Confronted with inflation and more complicated retirement planning, a growing number of workers are planning on slow retiring, a trend where they work passed when they intended, gradually phasing out their work life. Slow retirement aims to qualify for health insurance as long as possible and work on supplemental income that’s not a drain on precious retirement investments.

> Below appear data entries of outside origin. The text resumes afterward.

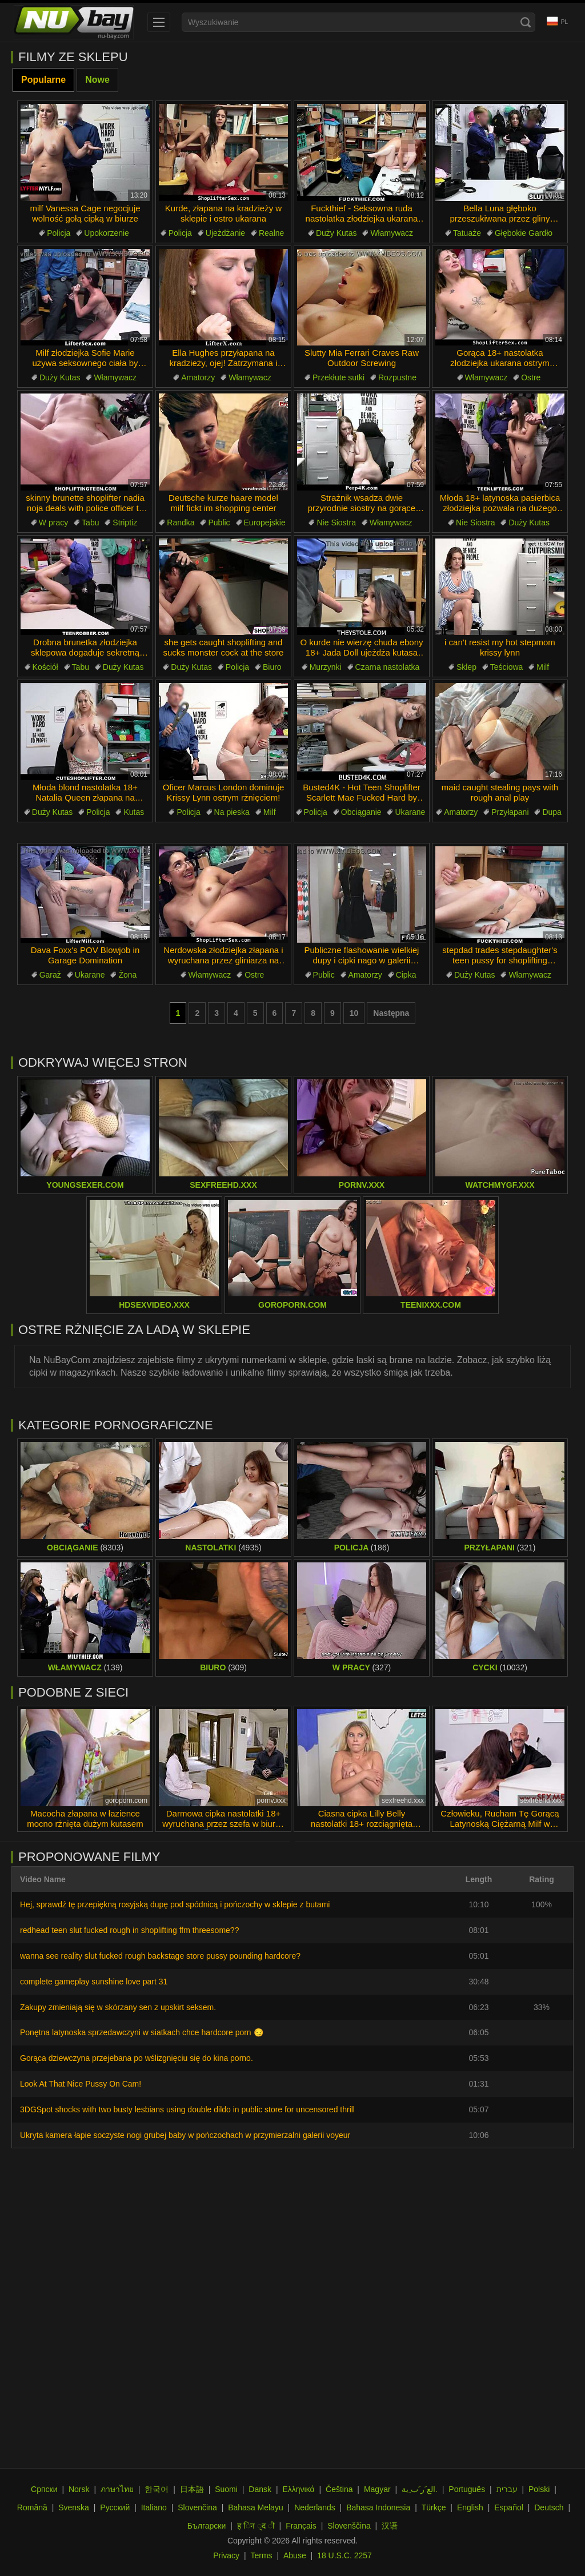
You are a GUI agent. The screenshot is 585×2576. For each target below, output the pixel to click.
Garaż (50, 974)
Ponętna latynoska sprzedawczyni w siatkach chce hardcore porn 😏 (141, 2032)
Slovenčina (197, 2507)
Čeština (339, 2489)
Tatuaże (467, 233)
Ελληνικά (298, 2489)
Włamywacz (391, 233)
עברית (507, 2489)
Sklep (466, 667)
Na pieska (232, 812)
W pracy (53, 522)
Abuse (294, 2555)
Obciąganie (361, 812)
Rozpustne (397, 377)
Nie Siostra (335, 522)
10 (354, 1013)
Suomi (226, 2489)
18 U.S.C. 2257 (344, 2555)
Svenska (73, 2507)
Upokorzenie (106, 233)
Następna (391, 1013)
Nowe (97, 80)
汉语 (390, 2525)
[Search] (525, 22)
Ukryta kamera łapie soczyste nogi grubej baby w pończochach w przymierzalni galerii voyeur (185, 2135)
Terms (261, 2555)
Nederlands (314, 2507)
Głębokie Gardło (523, 233)
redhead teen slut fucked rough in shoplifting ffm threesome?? (129, 1930)
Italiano (154, 2507)
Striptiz (125, 522)
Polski (539, 2489)
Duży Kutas (336, 233)
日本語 (192, 2489)
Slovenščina (349, 2525)
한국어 (157, 2489)
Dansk (260, 2489)
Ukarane (410, 812)
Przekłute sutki (338, 377)
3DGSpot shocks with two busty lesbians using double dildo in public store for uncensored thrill (187, 2109)
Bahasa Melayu (255, 2507)
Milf (542, 667)
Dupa (551, 812)
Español (508, 2507)
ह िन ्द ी (256, 2525)
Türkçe (434, 2507)
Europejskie (265, 522)
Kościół (45, 667)
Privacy (226, 2555)
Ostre (530, 377)
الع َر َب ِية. (420, 2489)
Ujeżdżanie (225, 233)
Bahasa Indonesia (378, 2507)
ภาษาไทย (117, 2489)
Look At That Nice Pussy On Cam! (80, 2083)
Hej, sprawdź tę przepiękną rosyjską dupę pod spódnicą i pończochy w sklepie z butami (175, 1904)
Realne (271, 233)
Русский (115, 2507)
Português (466, 2489)
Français (301, 2525)
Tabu (90, 522)
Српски (44, 2489)
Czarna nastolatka (387, 667)
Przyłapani (509, 812)
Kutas (133, 812)
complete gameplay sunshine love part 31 (93, 1981)
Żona (127, 974)
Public (219, 522)
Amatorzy (198, 377)
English (470, 2507)
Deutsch (548, 2507)
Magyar (377, 2489)
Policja (58, 233)
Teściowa (506, 667)
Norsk (79, 2489)
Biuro (272, 667)
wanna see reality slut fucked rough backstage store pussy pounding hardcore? (160, 1955)
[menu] (158, 22)
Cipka (406, 974)
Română (32, 2507)
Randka (180, 522)
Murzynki (326, 667)
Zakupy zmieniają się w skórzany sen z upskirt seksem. (118, 2007)
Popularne (43, 80)
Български (206, 2525)
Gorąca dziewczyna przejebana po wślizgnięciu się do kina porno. (136, 2058)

There are pros and cons to this approach: It’s not always possible, phasing out of jobs creates new difficulties, and it restricts income from young workers desperate to enter the workforce. However, it can also be a valuable way to maximize retirement savings for those who are still capable and in good health.

Willingness to Adapt

COVID-19 and other forces have quickly shown workers that their retirement plans aren’t set in stone. Looming challenges, such as potential social security financial woes and climate change, could create far more problems than simply high inflation. As a result, Jonathan Grocott explains that workers are becoming more pragmatic about their retirement planning. That’s leading toward more investment in assets like real estate that aren’t as dependent on the market to hold value and more people willing to work second jobs specifically for saving up.

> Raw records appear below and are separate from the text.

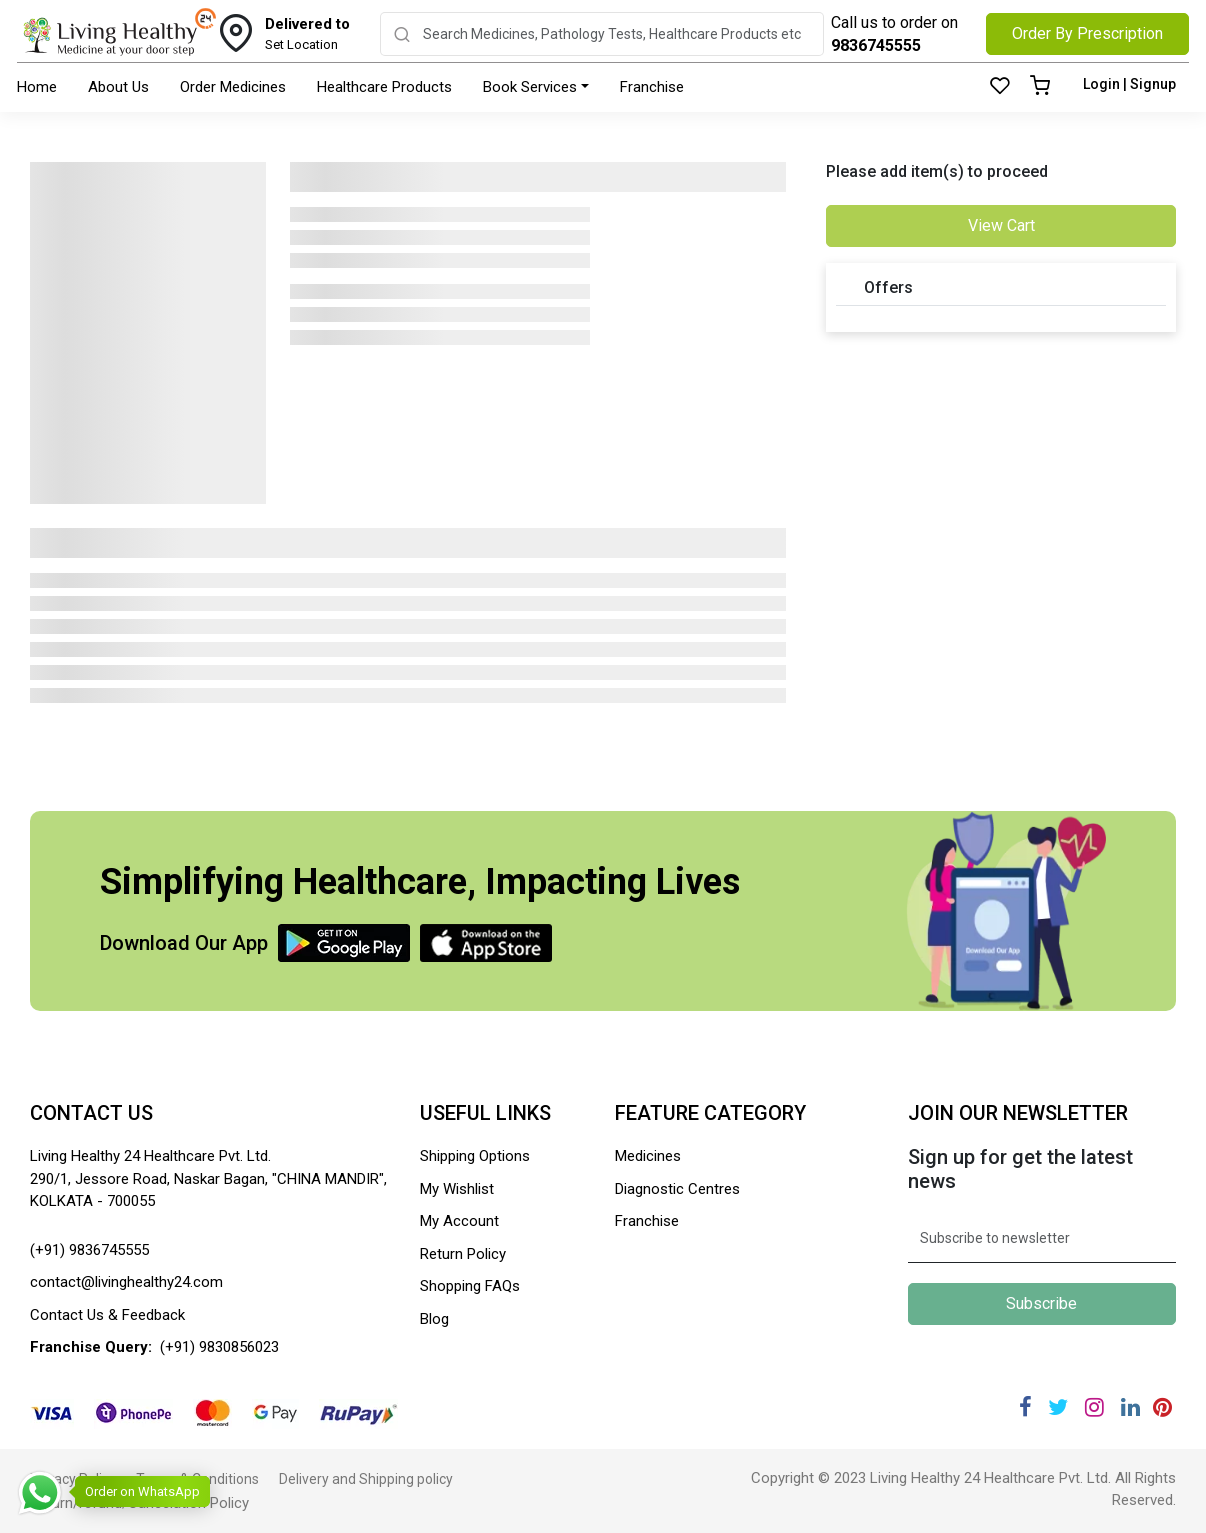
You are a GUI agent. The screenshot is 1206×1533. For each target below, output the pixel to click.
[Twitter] (1058, 1407)
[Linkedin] (1130, 1407)
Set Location (307, 33)
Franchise (652, 87)
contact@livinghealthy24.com (126, 1282)
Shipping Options (475, 1156)
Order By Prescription (1087, 33)
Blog (434, 1319)
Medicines (648, 1156)
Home (37, 87)
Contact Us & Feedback (107, 1315)
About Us (118, 87)
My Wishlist (457, 1189)
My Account (459, 1221)
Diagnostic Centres (677, 1189)
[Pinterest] (1162, 1407)
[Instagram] (1094, 1407)
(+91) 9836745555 (89, 1250)
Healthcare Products (384, 87)
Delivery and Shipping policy (366, 1479)
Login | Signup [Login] (1129, 84)
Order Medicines (233, 87)
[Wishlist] (1000, 87)
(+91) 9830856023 (219, 1347)
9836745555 (876, 45)
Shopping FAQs (470, 1286)
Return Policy (463, 1254)
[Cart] (1040, 87)
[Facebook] (1025, 1407)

This trend also means that younger workers, in particular, aren’t afraid to move to places where they can save more easily. This is especially true with the rise of remote work, which creates more flexibility and the potential for more sources of income.

A Renewed Focus on Lifetime Income

While pensions are out, a new concept is starting to emerge in some sectors – “lifetime income” as part of contribution plans at work. This approach uses a pension-like plan that includes in-plan annuities guaranteed to pay out income during retirement. It can also convert previous savings and contributions over to models that focus more on annuities like these. This approach may not be quite the same as pensions – which don’t appear to be coming back – but Jonathan P Grocott sees it as a modern substitute that reaches similar goals.